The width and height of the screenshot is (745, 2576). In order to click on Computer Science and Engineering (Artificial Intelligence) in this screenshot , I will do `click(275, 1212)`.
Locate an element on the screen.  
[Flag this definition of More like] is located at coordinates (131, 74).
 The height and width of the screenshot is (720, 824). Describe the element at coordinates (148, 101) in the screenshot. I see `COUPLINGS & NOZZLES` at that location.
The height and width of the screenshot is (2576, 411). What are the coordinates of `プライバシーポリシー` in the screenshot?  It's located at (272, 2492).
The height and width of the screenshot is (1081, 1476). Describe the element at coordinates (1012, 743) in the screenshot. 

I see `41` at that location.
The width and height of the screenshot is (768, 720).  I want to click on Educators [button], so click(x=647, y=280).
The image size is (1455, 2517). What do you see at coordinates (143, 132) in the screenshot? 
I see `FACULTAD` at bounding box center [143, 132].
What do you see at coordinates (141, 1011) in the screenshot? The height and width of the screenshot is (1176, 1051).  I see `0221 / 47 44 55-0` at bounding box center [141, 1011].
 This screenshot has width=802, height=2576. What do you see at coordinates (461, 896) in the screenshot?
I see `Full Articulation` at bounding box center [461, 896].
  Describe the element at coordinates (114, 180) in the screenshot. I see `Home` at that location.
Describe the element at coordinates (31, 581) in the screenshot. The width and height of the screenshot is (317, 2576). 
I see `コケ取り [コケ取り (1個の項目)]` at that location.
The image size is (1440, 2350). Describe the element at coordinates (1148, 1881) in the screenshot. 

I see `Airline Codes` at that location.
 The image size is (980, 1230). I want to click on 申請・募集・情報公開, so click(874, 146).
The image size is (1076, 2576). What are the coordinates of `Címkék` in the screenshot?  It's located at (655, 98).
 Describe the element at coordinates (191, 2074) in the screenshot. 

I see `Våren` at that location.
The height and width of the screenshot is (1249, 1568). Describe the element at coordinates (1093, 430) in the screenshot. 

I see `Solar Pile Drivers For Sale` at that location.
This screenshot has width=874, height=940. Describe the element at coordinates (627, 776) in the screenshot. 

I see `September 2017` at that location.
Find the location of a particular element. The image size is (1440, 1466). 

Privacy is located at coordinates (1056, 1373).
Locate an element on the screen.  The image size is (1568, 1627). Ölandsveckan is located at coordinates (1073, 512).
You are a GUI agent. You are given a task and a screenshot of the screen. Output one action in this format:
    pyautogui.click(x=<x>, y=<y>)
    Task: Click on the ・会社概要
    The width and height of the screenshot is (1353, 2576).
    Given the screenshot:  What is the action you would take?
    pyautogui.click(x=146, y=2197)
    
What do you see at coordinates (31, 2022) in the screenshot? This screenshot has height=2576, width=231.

════

▶ **Problem requirements**
Could you write out all the records exactly, please?

▶ **Output for this task**
The width and height of the screenshot is (745, 2576). In order to click on Computer Science and Engineering (Artificial Intelligence) in this screenshot , I will do `click(275, 1212)`.
Locate an element on the screen.  
[Flag this definition of More like] is located at coordinates (131, 74).
 The height and width of the screenshot is (720, 824). Describe the element at coordinates (148, 101) in the screenshot. I see `COUPLINGS & NOZZLES` at that location.
The height and width of the screenshot is (2576, 411). What are the coordinates of `プライバシーポリシー` in the screenshot?  It's located at (272, 2492).
The height and width of the screenshot is (1081, 1476). Describe the element at coordinates (1012, 743) in the screenshot. 

I see `41` at that location.
The width and height of the screenshot is (768, 720).  I want to click on Educators [button], so click(x=647, y=280).
The image size is (1455, 2517). What do you see at coordinates (143, 132) in the screenshot? 
I see `FACULTAD` at bounding box center [143, 132].
What do you see at coordinates (141, 1011) in the screenshot? The height and width of the screenshot is (1176, 1051).  I see `0221 / 47 44 55-0` at bounding box center [141, 1011].
 This screenshot has width=802, height=2576. What do you see at coordinates (461, 896) in the screenshot?
I see `Full Articulation` at bounding box center [461, 896].
  Describe the element at coordinates (114, 180) in the screenshot. I see `Home` at that location.
Describe the element at coordinates (31, 581) in the screenshot. The width and height of the screenshot is (317, 2576). 
I see `コケ取り [コケ取り (1個の項目)]` at that location.
The image size is (1440, 2350). Describe the element at coordinates (1148, 1881) in the screenshot. 

I see `Airline Codes` at that location.
 The image size is (980, 1230). I want to click on 申請・募集・情報公開, so click(874, 146).
The image size is (1076, 2576). What are the coordinates of `Címkék` in the screenshot?  It's located at (655, 98).
 Describe the element at coordinates (191, 2074) in the screenshot. 

I see `Våren` at that location.
The height and width of the screenshot is (1249, 1568). Describe the element at coordinates (1093, 430) in the screenshot. 

I see `Solar Pile Drivers For Sale` at that location.
This screenshot has width=874, height=940. Describe the element at coordinates (627, 776) in the screenshot. 

I see `September 2017` at that location.
Find the location of a particular element. The image size is (1440, 1466). 

Privacy is located at coordinates (1056, 1373).
Locate an element on the screen.  The image size is (1568, 1627). Ölandsveckan is located at coordinates (1073, 512).
You are a GUI agent. You are given a task and a screenshot of the screen. Output one action in this format:
    pyautogui.click(x=<x>, y=<y>)
    Task: Click on the ・会社概要
    The width and height of the screenshot is (1353, 2576).
    Given the screenshot:  What is the action you would take?
    pyautogui.click(x=146, y=2197)
    
What do you see at coordinates (31, 2022) in the screenshot? This screenshot has height=2576, width=231.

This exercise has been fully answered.